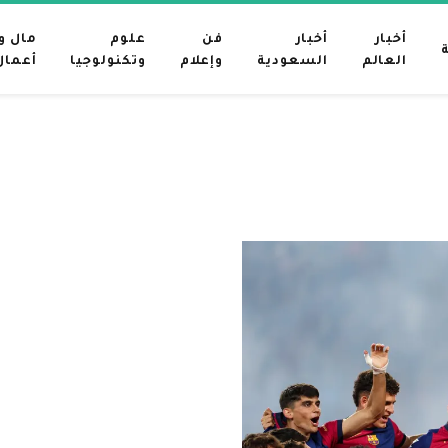
أخبار
أخبار
فن
علوم
مال و
العالم
السعودية
وإعلام
وتكنولوجيا
أعمال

========

* [Assignment] All of the entries above are to be duplicated exactly, with every image left out.

* [Task output]
أخبار
أخبار
فن
علوم
مال و
العالم
السعودية
وإعلام
وتكنولوجيا
أعمال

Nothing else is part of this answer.